Instructions to follow
When a line in the entries below contains the word "point", copy that line.

*** Listed records ***

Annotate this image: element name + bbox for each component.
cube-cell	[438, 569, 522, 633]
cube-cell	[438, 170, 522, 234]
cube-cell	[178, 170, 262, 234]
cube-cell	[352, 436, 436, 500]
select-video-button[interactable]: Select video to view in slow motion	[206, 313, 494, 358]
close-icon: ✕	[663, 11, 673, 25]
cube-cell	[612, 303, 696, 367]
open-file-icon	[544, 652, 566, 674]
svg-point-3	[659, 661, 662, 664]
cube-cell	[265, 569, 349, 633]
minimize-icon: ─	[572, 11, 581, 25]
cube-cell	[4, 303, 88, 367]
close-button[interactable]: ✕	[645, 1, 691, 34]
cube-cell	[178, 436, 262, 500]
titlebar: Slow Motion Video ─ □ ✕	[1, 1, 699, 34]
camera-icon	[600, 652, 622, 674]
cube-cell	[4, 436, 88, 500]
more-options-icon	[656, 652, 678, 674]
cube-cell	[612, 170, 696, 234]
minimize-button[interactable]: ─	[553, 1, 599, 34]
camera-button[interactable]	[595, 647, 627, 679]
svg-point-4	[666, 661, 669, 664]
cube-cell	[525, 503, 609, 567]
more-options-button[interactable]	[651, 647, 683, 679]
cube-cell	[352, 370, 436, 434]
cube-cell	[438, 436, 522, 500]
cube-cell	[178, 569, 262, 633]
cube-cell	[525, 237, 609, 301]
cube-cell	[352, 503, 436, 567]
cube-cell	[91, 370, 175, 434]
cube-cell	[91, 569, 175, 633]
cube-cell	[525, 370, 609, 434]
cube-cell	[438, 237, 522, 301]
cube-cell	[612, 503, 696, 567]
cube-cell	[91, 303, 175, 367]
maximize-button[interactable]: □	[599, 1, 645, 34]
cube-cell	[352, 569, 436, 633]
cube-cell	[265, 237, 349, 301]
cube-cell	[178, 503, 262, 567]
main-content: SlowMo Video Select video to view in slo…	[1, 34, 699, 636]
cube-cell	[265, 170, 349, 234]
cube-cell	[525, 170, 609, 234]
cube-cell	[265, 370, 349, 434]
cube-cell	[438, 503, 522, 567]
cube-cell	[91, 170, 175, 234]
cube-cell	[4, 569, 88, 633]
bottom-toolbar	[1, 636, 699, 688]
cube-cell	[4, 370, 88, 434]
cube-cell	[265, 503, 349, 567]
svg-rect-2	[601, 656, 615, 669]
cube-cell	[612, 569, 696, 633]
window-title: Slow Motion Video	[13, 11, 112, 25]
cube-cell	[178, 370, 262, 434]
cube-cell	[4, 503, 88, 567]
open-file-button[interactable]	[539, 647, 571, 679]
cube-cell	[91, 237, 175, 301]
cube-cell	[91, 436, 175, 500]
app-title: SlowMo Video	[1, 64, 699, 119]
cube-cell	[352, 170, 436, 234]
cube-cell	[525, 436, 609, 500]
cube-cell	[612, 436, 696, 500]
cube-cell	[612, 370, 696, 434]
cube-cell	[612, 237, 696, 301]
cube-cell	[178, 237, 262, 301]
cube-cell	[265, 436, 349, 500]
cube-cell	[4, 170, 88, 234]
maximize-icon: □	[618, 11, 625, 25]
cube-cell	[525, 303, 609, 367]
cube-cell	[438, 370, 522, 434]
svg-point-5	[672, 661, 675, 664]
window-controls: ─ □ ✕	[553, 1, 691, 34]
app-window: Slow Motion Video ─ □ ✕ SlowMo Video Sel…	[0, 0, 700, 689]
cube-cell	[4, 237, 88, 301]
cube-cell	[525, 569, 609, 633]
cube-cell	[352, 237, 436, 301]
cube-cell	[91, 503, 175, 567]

***

Answer to this task
svg-point-3	[659, 661, 662, 664]
svg-point-4	[666, 661, 669, 664]
svg-point-5	[672, 661, 675, 664]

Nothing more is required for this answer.